[Work to complete] Set the whole listing down again exactly as written.

[Material for the task]
┌────────

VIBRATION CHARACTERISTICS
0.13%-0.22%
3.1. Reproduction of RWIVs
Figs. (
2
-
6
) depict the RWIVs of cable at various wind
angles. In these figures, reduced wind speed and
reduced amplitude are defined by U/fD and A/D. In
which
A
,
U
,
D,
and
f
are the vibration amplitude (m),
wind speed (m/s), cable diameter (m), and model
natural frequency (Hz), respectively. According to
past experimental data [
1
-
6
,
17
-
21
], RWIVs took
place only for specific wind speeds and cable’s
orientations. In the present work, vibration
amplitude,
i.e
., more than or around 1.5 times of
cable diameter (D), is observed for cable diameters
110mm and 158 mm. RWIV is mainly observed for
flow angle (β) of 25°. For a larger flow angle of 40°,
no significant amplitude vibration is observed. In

└────────

[Solved exercise]
VIBRATION CHARACTERISTICS
0.13%-0.22%
3.1. Reproduction of RWIVs
Figs. (
2
-
6
) depict the RWIVs of cable at various wind
angles. In these figures, reduced wind speed and
reduced amplitude are defined by U/fD and A/D. In
which
A
,
U
,
D,
and
f
are the vibration amplitude (m),
wind speed (m/s), cable diameter (m), and model
natural frequency (Hz), respectively. According to
past experimental data [
1
-
6
,
17
-
21
], RWIVs took
place only for specific wind speeds and cable’s
orientations. In the present work, vibration
amplitude,
i.e
., more than or around 1.5 times of
cable diameter (D), is observed for cable diameters
110mm and 158 mm. RWIV is mainly observed for
flow angle (β) of 25°. For a larger flow angle of 40°,
no significant amplitude vibration is observed. In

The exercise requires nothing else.